Brendan Kennedy

Personal information
- Date of birth: 7 December 1974 (age 51)
- Place of birth: Dublin, Ireland
- Position: Goalkeeper

Youth career
- Cherry Orchard

Senior career*
- Years: Team / Apps / (Gls)
- 1993–1995: Shamrock Rovers / 0 / (0)
- 1995–1996: Dundalk / 0 / (0)
- 1996–1998: Ashtown Villa / 59 / (0)
- 1998–1999: Parkvilla F.C. / 27 / (0)
- 1999–2000: Moyle Park / 30 / (0)
- 2000–2001: Cherry Orchard F.C. / 43 / (0)
- 2001–2004: Dublin City / 34 / (0)
- 2004: Kildare County / 11 / (0)
- 2005: Dublin City / 20 / (0)
- 2006: Kildare County / 28 / (0)
- 2006–2007: Bangor Celtic F.C. / 26 / (0)
- 2008–2009: Monaghan United / 22 / (0)

= Brendan Kennedy =

Irish footballer

Brendan Kennedy (born 7 December 1974, in Dublin) is an Irish former footballer.

Kennedy is the brother of former Liverpool and Irish international Mark Kennedy. He is a goalkeeper who played for junior clubs such as Cherry Orchard, Ashtown Villa, and Moyle Park before entering the League of Ireland with Shamrock Rovers in the 1993–94 season.

Kennedy played underage football for Shamrock Rovers and Dundalk. He made one appearance as a substitute for 4 minutes for Rovers in the League of Ireland on 15 August 1993. Kennedy joined Ashtown Villa, who were competing in the Leinster Senior League, in 1996. Over the next six seasons, Kennedy played with Parkvilla, Moyle Park and Cherry Orchard before making his League of Ireland debut for Dublin City in the 2001–02 season.

He played for Dublin City from 2002 to 2004. Kennedy won the League of Ireland First Division championship — and promotion to the Premier Division – with City in 2003 but was released by new manager Roddy Collins in the late summer of 2004. Kennedy returned to the First Division whereupon he joined Kildare County, making 11 first-team appearances during the season.

He rejoined Dublin City in 2005, but appeared only sporadically in the latter part of the season, James Gallagher, on loan from Finn Harps, being Dermot Keely's preferred goalkeeper. Kennedy was, however, recalled for the promotion/relegation play-off in which City beat Shamrock Rovers to once more gain admission to the Premier Division. Despite this, Kennedy was not offered a new contract at the end of the 2005 season and he rejoined Kildare County.

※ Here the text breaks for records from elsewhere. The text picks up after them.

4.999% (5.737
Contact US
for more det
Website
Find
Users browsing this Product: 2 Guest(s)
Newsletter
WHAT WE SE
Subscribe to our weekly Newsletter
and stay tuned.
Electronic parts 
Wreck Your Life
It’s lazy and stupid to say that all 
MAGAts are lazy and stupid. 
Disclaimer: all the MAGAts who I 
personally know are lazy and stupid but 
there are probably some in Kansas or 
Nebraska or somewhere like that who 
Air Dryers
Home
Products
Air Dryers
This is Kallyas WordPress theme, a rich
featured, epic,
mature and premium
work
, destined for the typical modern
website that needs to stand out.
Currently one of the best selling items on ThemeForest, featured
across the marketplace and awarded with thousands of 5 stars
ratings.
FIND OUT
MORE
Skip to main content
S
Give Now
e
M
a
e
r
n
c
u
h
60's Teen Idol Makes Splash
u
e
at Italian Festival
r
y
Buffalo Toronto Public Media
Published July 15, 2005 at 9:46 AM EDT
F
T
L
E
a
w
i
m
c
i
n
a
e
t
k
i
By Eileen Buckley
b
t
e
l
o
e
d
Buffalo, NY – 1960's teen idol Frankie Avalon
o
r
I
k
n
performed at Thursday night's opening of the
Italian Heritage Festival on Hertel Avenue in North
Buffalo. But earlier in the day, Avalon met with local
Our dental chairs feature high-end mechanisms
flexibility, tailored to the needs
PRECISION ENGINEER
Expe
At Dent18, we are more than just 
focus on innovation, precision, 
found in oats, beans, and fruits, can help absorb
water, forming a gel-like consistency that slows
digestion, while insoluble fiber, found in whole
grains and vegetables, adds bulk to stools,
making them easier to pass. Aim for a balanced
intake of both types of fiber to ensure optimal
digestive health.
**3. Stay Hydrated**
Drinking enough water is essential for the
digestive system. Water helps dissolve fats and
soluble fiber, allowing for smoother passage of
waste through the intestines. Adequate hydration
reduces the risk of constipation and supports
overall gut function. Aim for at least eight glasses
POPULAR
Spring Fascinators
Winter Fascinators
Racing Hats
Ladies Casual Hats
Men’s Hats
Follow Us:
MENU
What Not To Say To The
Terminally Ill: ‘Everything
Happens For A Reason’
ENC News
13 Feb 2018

His second stint in Kildare began in December. He was a consistent goalkeeper throughout the season. His performances included a penalty save against Limerick in a league match in September.

Towards the end of the 2006 season Kennedy struggled to hold on to his place due to competition with the promising new keeper John Flynn.

Kennedy was released from Kildare County at the end of the 2006 season and was not signed by a League of Ireland club for the 2007 season. He instead joined Bangor Celtic, but returned to the League of Ireland in 2008 after signing for Monaghan United. He made 38 league appearances for the Mons over the following two years but left the club at the end of the 2010 season. He then played with LSL side Lucan United before hanging up his boots and joining former boss Mick Cooke at Drogheda United as goalkeeping coach.

Kennedy later joined St. Mochta's as director of football. He then became manager of Leinster Senior League side Dunboyne A.F.C. in 2015. He departed in 2017 to take charge of Swords Celtic.